Collins, having treated athletes from all sports, understood. “The power of what Dale just said is hard to overcome,” he said. “He wanted to manage it on his own and I completely understand it. But he was pretty sick when I saw him the second time.”

But in 2016, it took four months, not two weeks, for recovery. Collins gave him physical and visual exercises to work on for two hours every day to stimulate the areas of the brain that needed healing. Collins said Earnhardt was one of the “hardest-working patients I’ve treated.  I told him what to do and he did it extremely well, diligent and committed.”

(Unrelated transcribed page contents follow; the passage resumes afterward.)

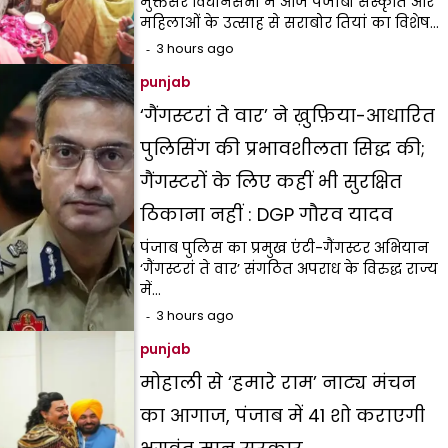
मुक्तसर विधानसभा में आज पंजाबी संस्कृति और
महिलाओं के उत्साह से सराबोर तियां का विशेष…
3 hours ago
punjab
‘गैंगस्टरां ते वार’ ने ख़ुफ़िया-आधारित
पुलिसिंग की प्रभावशीलता सिद्ध की;
गैंगस्टरों के लिए कहीं भी सुरक्षित
ठिकाना नहीं : DGP गौरव यादव
पंजाब पुलिस का प्रमुख एंटी-गैंगस्टर अभियान
‘गैंगस्टरां ते वार’ संगठित अपराध के विरुद्ध राज्य
में…
3 hours ago
punjab
मोहाली से ‘हमारे राम’ नाट्य मंचन
का आगाज, पंजाब में 41 शो कराएगी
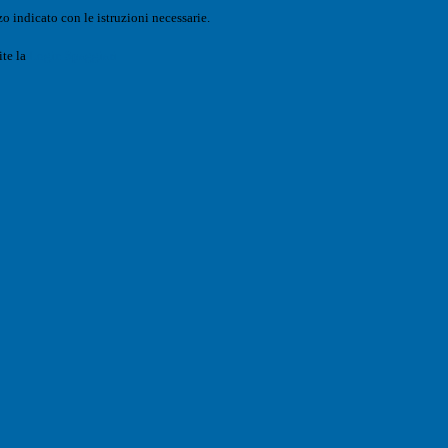
o indicato con le istruzioni necessarie.
ite la
Login Spaggiari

Earnhardt gave much of the credit to his wife, Amy.

“If she had not been there, I would have gotten lazy,” he said. “There were days when I got up and I said, ‘I don’t want to do this right now, I’ll do it later.’ And she wouldn’t take that for an answer. It worries me that not everybody has someone that persistent in their lives. People need to hear how important the (recovery) work is. If you don’t do the work, you won’t see the results.

“This is a puzzle that needs to be put back together in order. It’s a systematic treatment and you can’t do the work in Month Four if you haven’t done the work in Month Three.”

These days, Earnhardt is an analyst on NBC’s NASCAR coverage. He has raced twice since retiring, finishing fifth at Darlington Raceway on Aug. 31. Concussions are not on his mind.

“When I was in concussion land, I worried about long-term effects a lot, would they come back?,” he said. “Today,  I worry about natural illnesses, just whatever everyone else worries about. I don’t think about concussions at all.”

“That’s pretty cool to hear,” said Collins. “Considering what he went through.”